Соседская мама (по профессии – флорист) однажды швырнула ей в спину, как комок грязи:
– Своих рожала бы да воспитывала.
Руфь на мгновенье вспыхнула, и Платонычу стало ее жалко. Тоже на мгновенье. Здесь виной не меряются, конечно, но не в нем было дело. Хотя, если честно, никогда они не переживали свою бездетность так, как это делали за них окружающие. Старухи шептались, молодые мамы прятали от Руфи детские личики («бездетная – глазливая»), мужики сочувственно трепали Платоныча по плечу, из жалости звали «как-нибудь на рыбалку».
Как хорошо, что удавщик и саксофонист не зовут его на рыбалку! Что им дела нет до соседа по скамейке, как и до неполиткорректной белочки с мелко трясущимся хвостом. Благословен будь в своем равнодушии, Новый Йорк!
Платоныч встал, закрыл глаза и вытянул руки вперед, будто принял по строгому врачебному приказу позу Ромберга. «Явственное покачивание в позе Ромберга», – вдруг вспомнилось ему. Эти слова произносил кто-то из прошлого, из давней студенческой компании. Медики развлекали музыкантов историями про ночные вызовы, журналисты запоминали детали и термины.
– А вот я бы хотела попасть на вскрытие! – дерзко сказала девушка в клетчатой юбке. Юбка была из набора скромницы, как и длинная коса и скрипка в футляре, которую девушка таскала за собой повсюду в надежде – вдруг попросят сыграть? И тогда можно будет показать всё сразу: и быстрые пальчики, и покорную шею, и глаза, полузакрытые в экстазе.
– На стол или посмотреть? – отозвался будущий врач Иван Орлов, которого в компании звали Орел Иванов.
– Как смешно! – обиделась музыкантша. – Мне хочется увидеть эти мертвые тела.
«Идиотка», – решил Платоныч.
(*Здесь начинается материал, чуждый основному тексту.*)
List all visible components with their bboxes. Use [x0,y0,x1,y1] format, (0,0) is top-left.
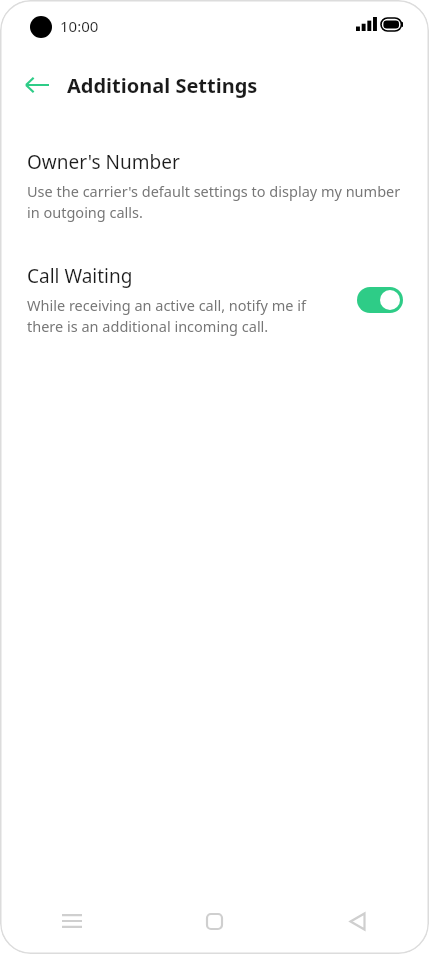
button[interactable]: Recent apps [0,888,143,954]
staticText: Owner's Number [27,149,180,175]
staticText: Use the carrier's default settings to di… [27,181,402,223]
button[interactable]: Call Waiting [0,259,429,347]
staticText: While receiving an active call, notify m… [27,295,321,337]
button[interactable]: Back [13,61,61,109]
staticText: 10:00 [60,16,99,36]
staticText: Additional Settings [67,72,258,99]
button[interactable]: Back [286,888,429,954]
button[interactable]: Home [143,888,286,954]
staticText: Call Waiting [27,263,133,289]
button[interactable]: Call Waiting toggle, on [357,287,403,313]
button[interactable]: Owner's Number [0,145,429,233]
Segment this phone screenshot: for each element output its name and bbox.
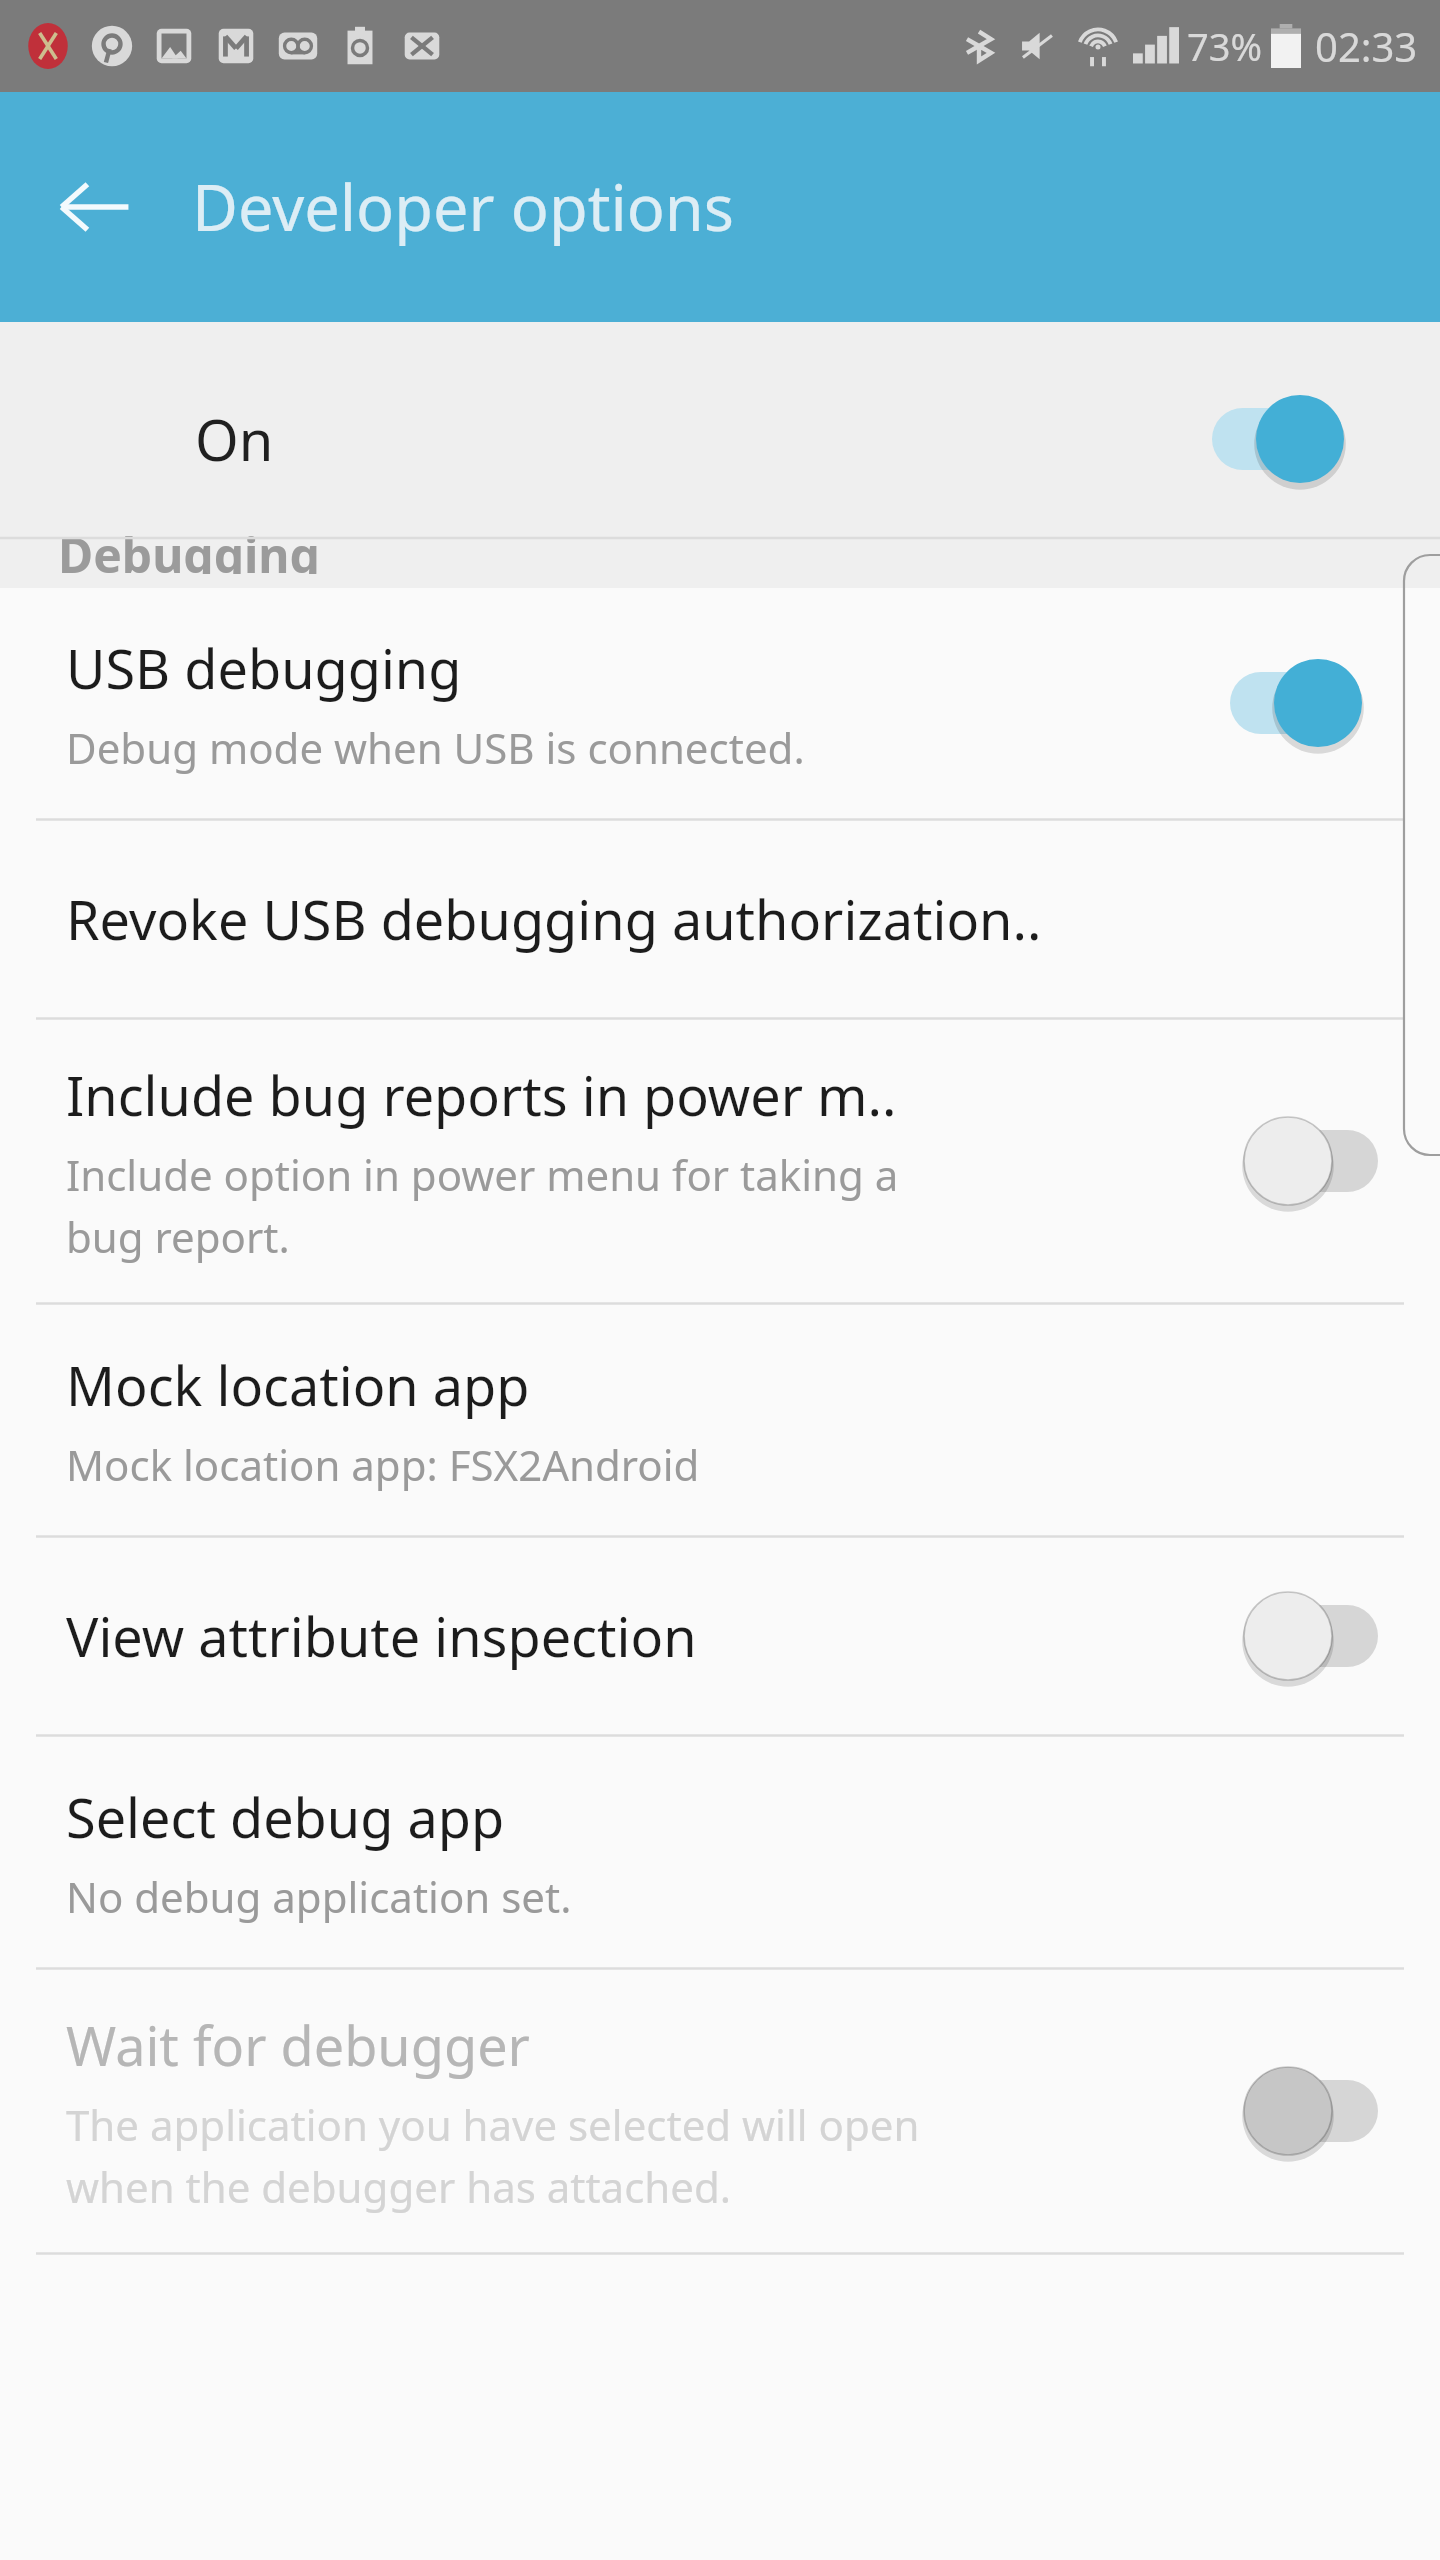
button[interactable]: Toggle, off	[1230, 1582, 1390, 1690]
staticText: Mock location app: FSX2Android	[66, 1436, 700, 1493]
button[interactable]: Toggle, off	[1230, 2057, 1390, 2165]
staticText: Debugging	[58, 536, 320, 574]
staticText: 73%	[1187, 20, 1263, 72]
staticText: Select debug app	[66, 1780, 505, 1854]
button[interactable]: Revoke USB debugging authorization..	[0, 821, 1440, 1017]
button[interactable]: Include bug reports in power m..	[0, 1020, 1440, 1302]
staticText: Include bug reports in power m..	[66, 1058, 897, 1132]
button[interactable]: On	[0, 322, 1440, 588]
button[interactable]: Mock location app	[0, 1305, 1440, 1535]
button[interactable]: Select debug app	[0, 1737, 1440, 1967]
button[interactable]: Wait for debugger	[0, 1970, 1440, 2252]
staticText: Developer options	[192, 164, 734, 250]
staticText: On	[195, 401, 274, 477]
staticText: Include option in power menu for taking …	[66, 1146, 899, 1265]
staticText: USB debugging	[66, 631, 462, 705]
staticText: 02:33	[1315, 19, 1418, 73]
button[interactable]: Toggle, on	[1212, 385, 1372, 493]
button[interactable]: View attribute inspection	[0, 1538, 1440, 1734]
staticText: The application you have selected will o…	[66, 2096, 920, 2215]
button[interactable]: Toggle, on	[1230, 649, 1390, 757]
staticText: Debug mode when USB is connected.	[66, 719, 805, 776]
staticText: No debug application set.	[66, 1868, 572, 1925]
button[interactable]: Toggle, off	[1230, 1107, 1390, 1215]
button[interactable]: Navigate up	[40, 152, 150, 262]
staticText: Mock location app	[66, 1348, 530, 1422]
staticText: Revoke USB debugging authorization..	[66, 882, 1042, 956]
staticText: Wait for debugger	[66, 2008, 530, 2082]
staticText: View attribute inspection	[66, 1599, 697, 1673]
button[interactable]: USB debugging	[0, 588, 1440, 818]
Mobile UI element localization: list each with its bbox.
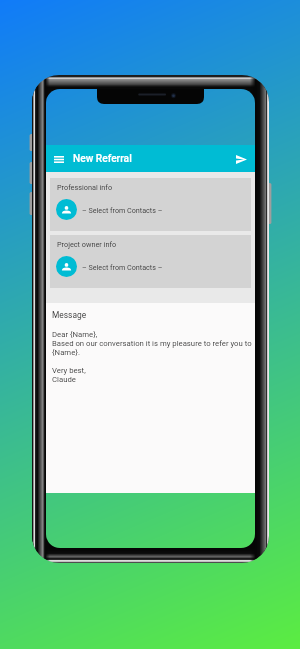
button[interactable]: Send referral: [231, 149, 251, 169]
button[interactable]: Open navigation menu: [50, 149, 68, 169]
staticText: New Referral: [73, 153, 132, 165]
staticText: Message: [52, 310, 87, 320]
button[interactable]: Project owner info: [50, 235, 251, 288]
staticText: Professional info: [57, 183, 113, 192]
staticText: Project owner info: [57, 240, 117, 249]
staticText: Dear {Name}, Based on our conversation i…: [52, 330, 252, 384]
button[interactable]: Professional info: [50, 178, 251, 231]
staticText: – Select from Contacts –: [82, 206, 163, 214]
staticText: – Select from Contacts –: [82, 263, 163, 271]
Он тогда был, кстати, еще не Платоныч, а студент второго курса журфака Алексей Платонов. И рядом с ним сидели две одногруппницы, Оля-как-ее-там и безымянная брюнетка, такая красивая, что было стыдно думать о ней, не то что смотреть на нее.
– Ну, если хочется, значит, пойдем! – развел руками Орел Иванов, и Алексей подумал, что они правда похожи на орлиные крылья. Голова у Орла была бритой, с вмятинами, как на переспевшем персике, на шее висела золотая цепь с медальоном – вот как эти часы на причале, а глаза – голубые, с красными прожилками. Будущий педиатр.
– Пойдем, пойдем! – запрыгала девчушка со скрипкой.
Грудь ее не соответствовала общему замыслу, выбивалась из него в прямом и переносном смысле – и тоже прыгала вверх-вниз. Орел зачарованно следил за процессом, брюнетка возмущенно отвернулась.
– Ирина, ты с нами? – Скрипачка схватила брюнетку за руку, и та кивнула, без всякой, впрочем, охоты. Оля-как-ее-там к тому времени испарилась, зато пришла Ленка безликая Снегирева в красном свитере и с Тромбоном. Совсем недавно у нее был Гобой Сережа, потом его сменил Тромбон, тоже Сережа, которого медики быстро переименовали в Тромба.